╔══

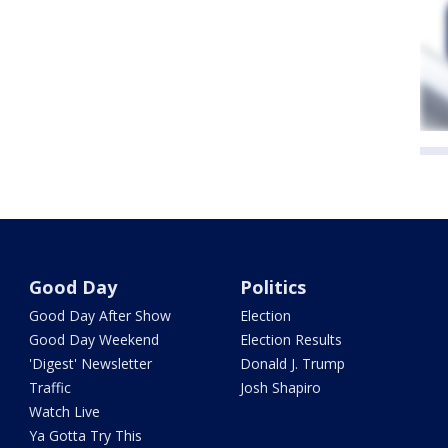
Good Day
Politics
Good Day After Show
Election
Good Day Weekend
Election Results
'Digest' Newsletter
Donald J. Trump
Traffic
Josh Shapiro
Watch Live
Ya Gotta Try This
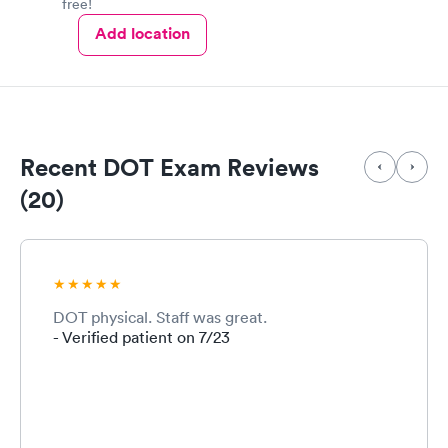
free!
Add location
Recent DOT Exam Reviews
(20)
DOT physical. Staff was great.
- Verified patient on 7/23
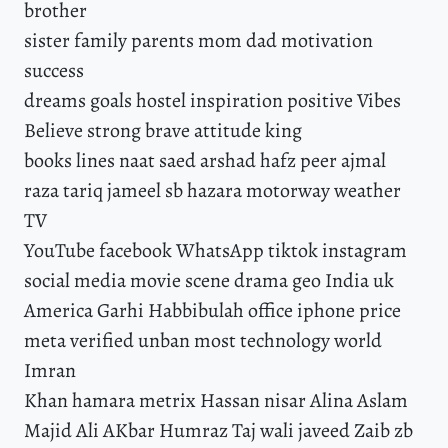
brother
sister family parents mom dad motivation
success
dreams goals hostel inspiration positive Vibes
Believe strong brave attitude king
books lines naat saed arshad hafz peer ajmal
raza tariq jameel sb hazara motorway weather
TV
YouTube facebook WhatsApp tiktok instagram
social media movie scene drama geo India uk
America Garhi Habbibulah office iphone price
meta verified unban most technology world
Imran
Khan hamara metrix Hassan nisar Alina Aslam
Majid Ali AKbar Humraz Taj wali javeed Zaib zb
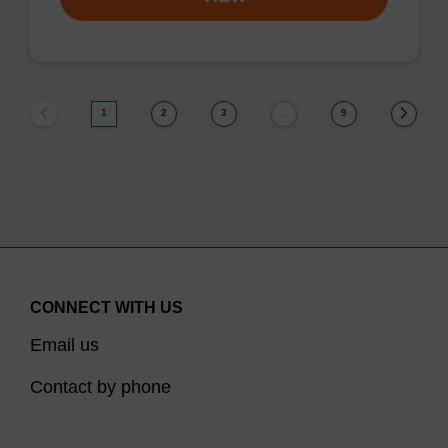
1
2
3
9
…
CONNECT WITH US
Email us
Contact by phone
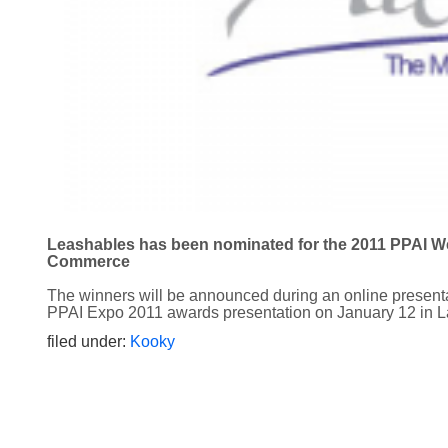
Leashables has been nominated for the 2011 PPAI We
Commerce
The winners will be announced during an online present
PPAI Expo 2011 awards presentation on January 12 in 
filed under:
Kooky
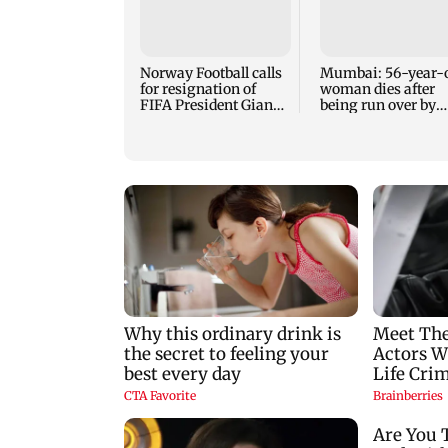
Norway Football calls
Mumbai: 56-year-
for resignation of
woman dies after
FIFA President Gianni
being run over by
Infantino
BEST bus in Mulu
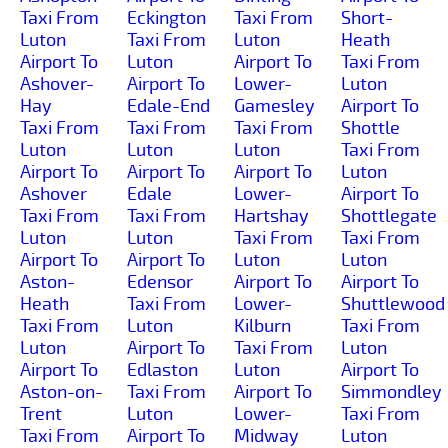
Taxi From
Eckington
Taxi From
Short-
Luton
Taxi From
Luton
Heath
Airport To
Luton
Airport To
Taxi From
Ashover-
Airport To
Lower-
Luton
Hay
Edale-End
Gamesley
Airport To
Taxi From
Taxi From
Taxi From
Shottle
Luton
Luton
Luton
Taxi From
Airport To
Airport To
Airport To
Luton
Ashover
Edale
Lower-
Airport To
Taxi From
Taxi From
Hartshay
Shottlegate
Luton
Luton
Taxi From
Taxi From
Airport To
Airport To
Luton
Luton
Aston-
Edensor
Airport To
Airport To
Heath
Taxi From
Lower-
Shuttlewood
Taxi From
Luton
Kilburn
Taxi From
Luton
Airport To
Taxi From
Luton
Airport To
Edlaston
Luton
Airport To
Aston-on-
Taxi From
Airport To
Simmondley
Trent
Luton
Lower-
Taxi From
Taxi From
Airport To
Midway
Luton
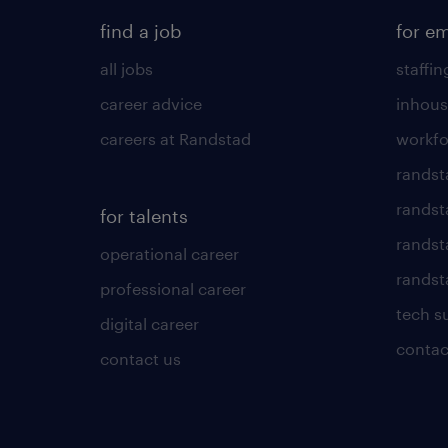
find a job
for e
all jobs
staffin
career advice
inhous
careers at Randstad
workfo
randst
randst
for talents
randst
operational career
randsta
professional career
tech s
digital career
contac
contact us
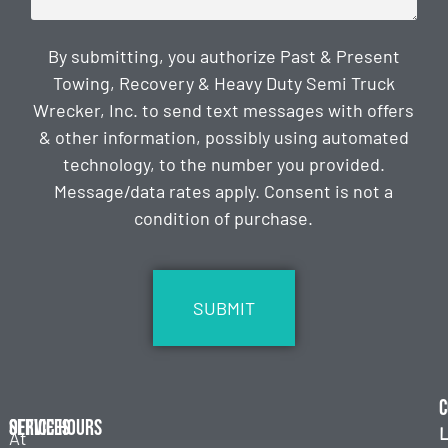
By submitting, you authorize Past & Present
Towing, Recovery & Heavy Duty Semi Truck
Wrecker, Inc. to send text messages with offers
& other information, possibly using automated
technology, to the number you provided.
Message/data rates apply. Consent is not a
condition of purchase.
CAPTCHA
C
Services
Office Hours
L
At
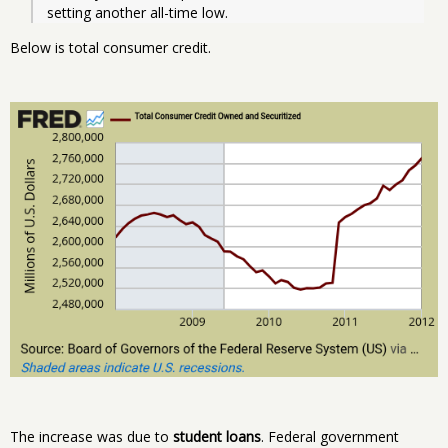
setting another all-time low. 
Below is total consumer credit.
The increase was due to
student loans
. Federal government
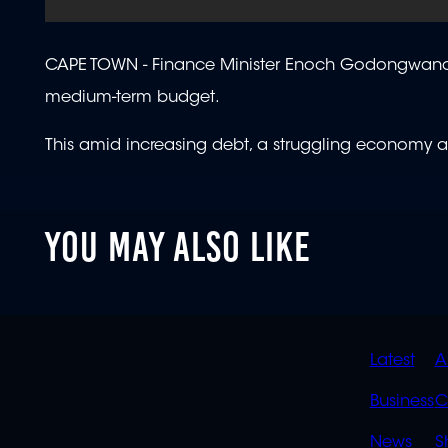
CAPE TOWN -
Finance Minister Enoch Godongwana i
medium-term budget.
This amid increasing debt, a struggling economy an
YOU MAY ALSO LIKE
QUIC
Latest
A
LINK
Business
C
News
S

╚══
╔══

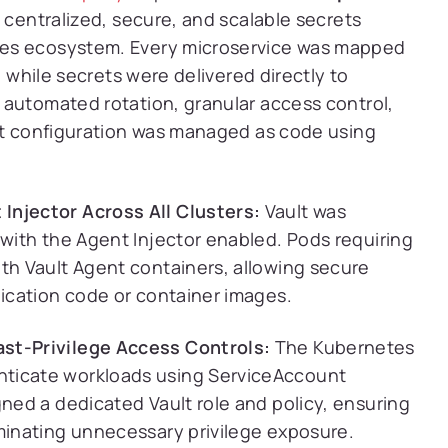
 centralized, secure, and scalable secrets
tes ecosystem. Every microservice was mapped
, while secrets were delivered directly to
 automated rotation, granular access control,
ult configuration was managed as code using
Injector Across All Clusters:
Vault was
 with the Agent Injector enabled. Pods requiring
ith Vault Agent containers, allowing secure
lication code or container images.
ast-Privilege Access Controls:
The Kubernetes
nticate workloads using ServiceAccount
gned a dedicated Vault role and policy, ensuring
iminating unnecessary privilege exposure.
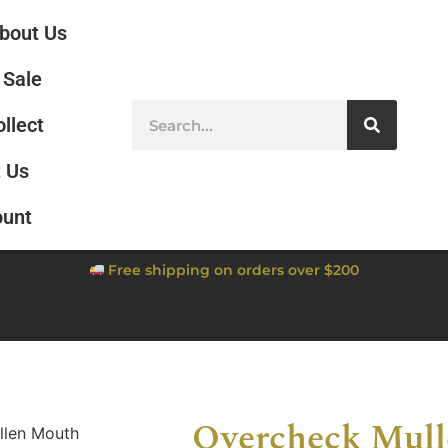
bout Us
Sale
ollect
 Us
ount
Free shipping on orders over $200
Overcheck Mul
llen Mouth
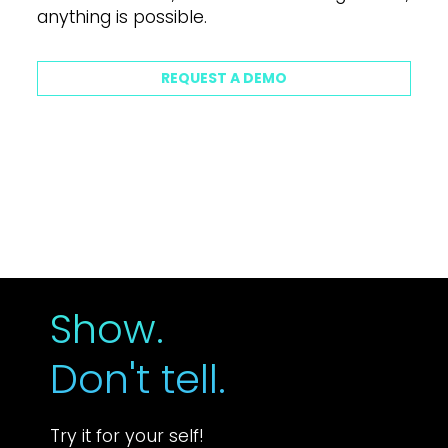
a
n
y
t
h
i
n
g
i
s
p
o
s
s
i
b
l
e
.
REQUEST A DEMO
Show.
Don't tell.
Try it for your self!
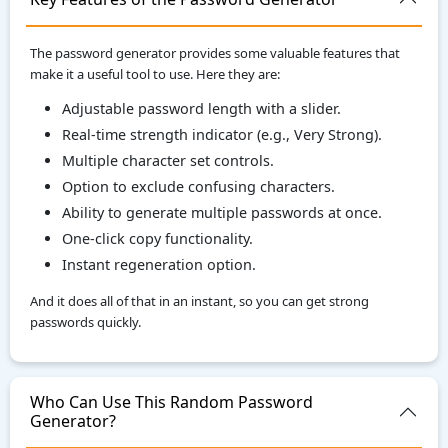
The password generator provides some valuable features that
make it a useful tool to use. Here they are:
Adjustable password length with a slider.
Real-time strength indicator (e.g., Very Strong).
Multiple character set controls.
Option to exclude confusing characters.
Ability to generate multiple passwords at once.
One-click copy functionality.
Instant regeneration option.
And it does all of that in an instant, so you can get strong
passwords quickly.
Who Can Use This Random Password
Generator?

╚══

◆ WHAT TO WORK ON
Within the listing above, the lines holding "Good" should be counted. Give only the number.

◆ WRITTEN RESPONSE
3